Feeling pressure to addressing the growing unrest on college campuses, MnSCU issued this letter criticizing racism on its campuses. The letter was signed by MnSCU Chancellor Steve Rosenstone and the presidents of all MnSCU colleges and universities.
For the most part, the letter was essentially milquetoast, if not utterly vague. The opening paragraph of a letter like that should be used to rivet everyone’s attention to a crisis in their midst. Instead of citing specific examples that MnSCU is worried about, they opened by saying “Recent events on campuses across the country remind us of the ugliness of racism and intolerance and its painful impact on the lives of our students, faculty, and staff. Because we are not immune to racism here in Minnesota, today we stand together – as leaders of Minnesota’s state colleges and universities – to condemn racism and intolerance and reaffirm our commitment to our core value: our colleges and universities are places of hope and opportunity where everyone can create a better future for themselves, for their families, and for their communities. And when we say everyone, we really do mean everyone.”
That opening paragraph won’t get anyone’s attention, much less rally them to the cause of eliminating racism and intolerance. Had MnSCU’s chancellor and presidents talked about the specific things that’ve caused protests to erupt at the University of Missouri and Yale University, MnSCU might’ve gotten people’s attention with this letter.

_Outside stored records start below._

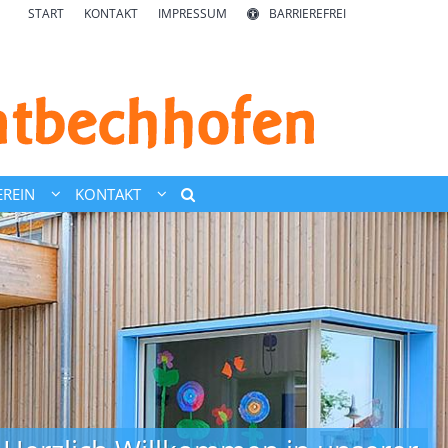
START
KONTAKT
IMPRESSUM
BARRIEREFREI
REIN
KONTAKT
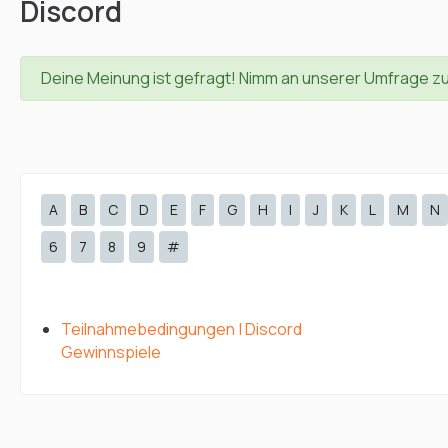
Discord
Deine Meinung ist gefragt! Nimm an unserer Umfrage z
A
B
C
D
E
F
G
H
I
J
K
L
M
N
6
7
8
9
#
Teilnahmebedingungen | Discord
Gewinnspiele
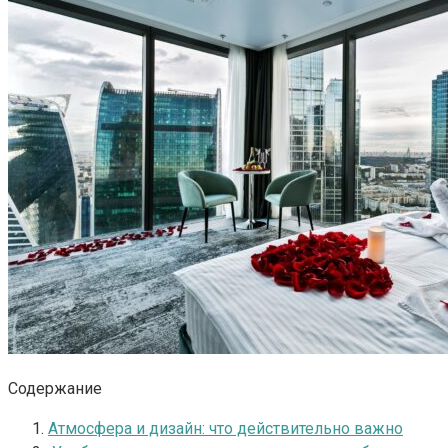
Содержание
Атмосфера и дизайн: что действительно важно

Outlining what specific things professors and students should look for would’ve been a great first step in galvanizing support and putting students and faculty on alert. Since MnSCU didn’t talk about these things, the next logical question from students and faculty should be why they didn’t get specific. Another legitimate question might be to ask whether this letter is meant to provide legal cover to MnSCU or whether they’re truly committed to eliminating racism. At this point, it’s impossible to know.
The scarcity of specific information suggests, too, that MnSCU leadership isn’t serious. It isn’t a stretch to think that students, faculty and administrators would like to know if MnSCU had been alerted to specific incidents of racism and intolerance.
Finally, the letter failed to address another key complaint rising out of these protests, which is universities’ attempts to stifle free speech. MnSCU should’ve cited what specific things they’re doing to make campuses inclusive without trampling students’ and faculty’s civil rights.